2020.01.01 【2020年の業界展望】日本電機工業会 長榮周作会長

長榮周作 会長

五輪で景気回復の継続に期待

 昨年を振り返ると、世界では米中貿易摩擦、英国のEU離脱交渉の難航など不透明な海外情勢が続き、わが国経済は、世界の政治的不安定要素や世界経済の減速傾向を受け、成長の伸びがやや鈍化した年となった。

 このような中で、JEMAの重電機器と白物家電機器を合わせた19年度上期生産実績は2兆6840億円、前年同期比96.2%となった。白物家電では消費税増税の影響が前回の増税時と比較して、年度全体では軽微であったとみているが、引き続き注視していく必要がある。

重点3項目に注力

 JEMAは、わが国電機産業の持続的発展に向け、次の三つの重点項目を掲げ、「電機業界の持続的成長戦略の推進」「エネルギー・環境革新戦略の推進」「新たなものづくり、サービス産業の創出の推進」―の活動を展開していく。

 「電機業界の持続的成長戦略の推進」については、わが国が目指すSociety5.0の実現に向けて、電機業界としても議論を深め、社会課題解決につなげるべく、積極的に推進していく。

 昨年はJEMAが中心となり、モーター駆動システムの省エネ国際会議、いわゆる「EEMODS」を9月に東京で開催した。日本初の開催で、わが国省エネ政策の優位性をアピールし、盛況だった。

 「エネルギー・環境革新戦略の推進」については、優れたエネルギー・環境技術を有する強みを生かし、エネルギーの供給と消費の両面から貢献していくことが、JEMAの果たすべき役割だ。昨年は、政府の「パリ協定に基づく成長戦略としての長期戦略案」に関して、JEMAは、幅広い革新的技術の開発や低コスト化による円滑な社会実装に取り組んだ。

脱炭素化に賛同

 イノベーションによって脱炭素化にチャレンジする同ビジョンに賛同するとともに、原子力分野のイノベーションや、電力分野の重点的な取り組みについて意見を発信した。

 JEMAは省エネ、再エネ、エネルギーマネジメントといった分野で、機器とシステムの両面から最先端技術を駆使し、今後も世界の低炭素社会実現に貢献していく。

 「新たなものづくり、サービス産業の創出の推進」については、日本の強みである製造現場のデータをはじめとした様々なデータがつながり、有効活用されることで、生産性の向上や新たな付加価値が創出されるConnected Industriesの実現に向けて、活動を展開している。

「IIFES」拡大

 昨年は、システムコントロールフェア/計測展TOKYOをIIFESと名称変更し、11月27日から3日間、会場を大幅に拡大した第1回となる「IIFES2019」を開催した。IoT関連製品やAI(人工知能)技術、サービスを展示し、Connected Industriesを具現化する展示会となった。

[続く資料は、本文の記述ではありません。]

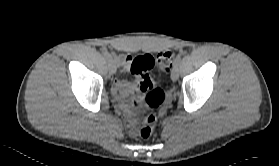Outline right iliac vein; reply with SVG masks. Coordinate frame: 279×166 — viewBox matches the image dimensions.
Returning <instances> with one entry per match:
<instances>
[{"label": "right iliac vein", "mask_w": 279, "mask_h": 166, "mask_svg": "<svg viewBox=\"0 0 279 166\" xmlns=\"http://www.w3.org/2000/svg\"><path fill=\"white\" fill-rule=\"evenodd\" d=\"M108 70L110 72V74H115L116 72V65L113 61H109L108 62Z\"/></svg>", "instance_id": "63e3f726"}]
</instances>
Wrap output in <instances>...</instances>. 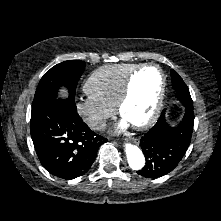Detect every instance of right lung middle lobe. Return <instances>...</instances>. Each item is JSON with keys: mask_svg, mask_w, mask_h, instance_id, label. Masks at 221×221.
Segmentation results:
<instances>
[{"mask_svg": "<svg viewBox=\"0 0 221 221\" xmlns=\"http://www.w3.org/2000/svg\"><path fill=\"white\" fill-rule=\"evenodd\" d=\"M85 62L69 60L59 63L47 71L41 78L32 104V112L57 96L58 89L65 86L69 98L75 99V90L79 78L85 70Z\"/></svg>", "mask_w": 221, "mask_h": 221, "instance_id": "right-lung-middle-lobe-1", "label": "right lung middle lobe"}]
</instances>
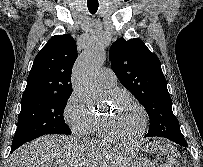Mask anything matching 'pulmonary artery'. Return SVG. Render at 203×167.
I'll list each match as a JSON object with an SVG mask.
<instances>
[{"label":"pulmonary artery","mask_w":203,"mask_h":167,"mask_svg":"<svg viewBox=\"0 0 203 167\" xmlns=\"http://www.w3.org/2000/svg\"><path fill=\"white\" fill-rule=\"evenodd\" d=\"M99 85L105 89H112L116 85L117 78L110 68H102L97 74Z\"/></svg>","instance_id":"e3ab8cb5"}]
</instances>
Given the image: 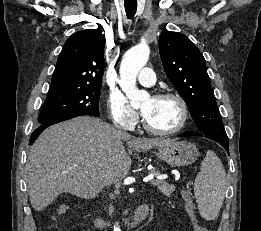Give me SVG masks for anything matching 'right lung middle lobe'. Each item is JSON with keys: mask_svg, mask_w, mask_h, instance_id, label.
<instances>
[{"mask_svg": "<svg viewBox=\"0 0 261 231\" xmlns=\"http://www.w3.org/2000/svg\"><path fill=\"white\" fill-rule=\"evenodd\" d=\"M100 91V86L50 88L38 116V122L43 124L71 115L99 116Z\"/></svg>", "mask_w": 261, "mask_h": 231, "instance_id": "1", "label": "right lung middle lobe"}]
</instances>
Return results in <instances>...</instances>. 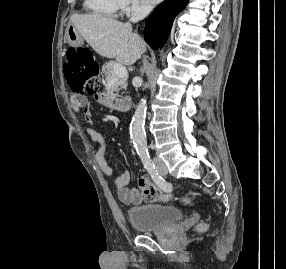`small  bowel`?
Instances as JSON below:
<instances>
[{"label": "small bowel", "mask_w": 286, "mask_h": 269, "mask_svg": "<svg viewBox=\"0 0 286 269\" xmlns=\"http://www.w3.org/2000/svg\"><path fill=\"white\" fill-rule=\"evenodd\" d=\"M100 93H109V88H100ZM118 94H93V99H118ZM99 106H107V101H99ZM71 106L75 111L82 110L84 120L87 124L86 133L90 139L97 144V150L95 152V160L102 171V173L108 177L114 178V185L118 198L125 203H138L141 201L142 196L140 192L135 188H129L130 174L128 171H116L108 162L106 158L107 154V142L105 137L93 129L91 125L94 122V112L88 105L86 97L83 93L75 92L72 95ZM164 191H169L170 187L161 188Z\"/></svg>", "instance_id": "obj_1"}]
</instances>
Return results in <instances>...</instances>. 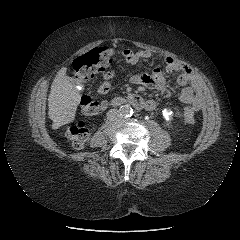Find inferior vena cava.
<instances>
[{
	"mask_svg": "<svg viewBox=\"0 0 240 240\" xmlns=\"http://www.w3.org/2000/svg\"><path fill=\"white\" fill-rule=\"evenodd\" d=\"M120 113H119V110L117 109H111L107 112V119L109 121H116L117 119L120 118Z\"/></svg>",
	"mask_w": 240,
	"mask_h": 240,
	"instance_id": "inferior-vena-cava-1",
	"label": "inferior vena cava"
}]
</instances>
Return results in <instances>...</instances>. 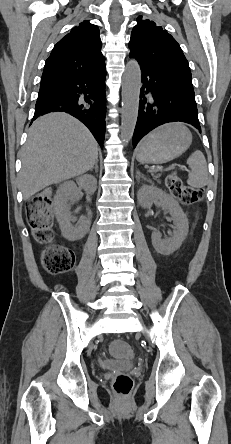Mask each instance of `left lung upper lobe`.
<instances>
[{
    "label": "left lung upper lobe",
    "mask_w": 231,
    "mask_h": 444,
    "mask_svg": "<svg viewBox=\"0 0 231 444\" xmlns=\"http://www.w3.org/2000/svg\"><path fill=\"white\" fill-rule=\"evenodd\" d=\"M129 42V56L140 66L158 68L192 85L191 71L179 44L162 27L150 20L137 18Z\"/></svg>",
    "instance_id": "left-lung-upper-lobe-1"
}]
</instances>
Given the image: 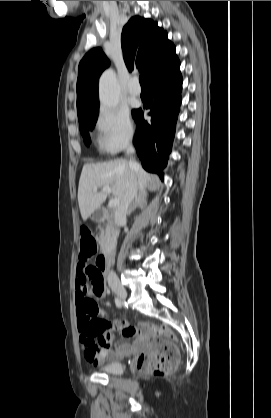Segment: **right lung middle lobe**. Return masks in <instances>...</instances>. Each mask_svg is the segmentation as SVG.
<instances>
[{"mask_svg": "<svg viewBox=\"0 0 271 418\" xmlns=\"http://www.w3.org/2000/svg\"><path fill=\"white\" fill-rule=\"evenodd\" d=\"M98 111H99V106L89 111L86 114L78 116L79 123H80V132L82 136L85 138L86 143L90 142L89 131H92L96 124Z\"/></svg>", "mask_w": 271, "mask_h": 418, "instance_id": "1", "label": "right lung middle lobe"}]
</instances>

 電力分野ではVPP、HEMSをはじめ太陽光発電システム、蓄電池、燃料電池など電力需要家エネルギーリソース機器市場拡大などのビジネス創出、白物家電分野ではスマート家電標準化推進について、政府と一体となって取り組む。

 いよいよ今年、東京オリンピック・パラリンピックが開催される。これらの大きなイベントも好材料に、景気回復の継続に期待するとともに、JEMAとしても電機産業のプレゼンスを高めていく機会にしていく。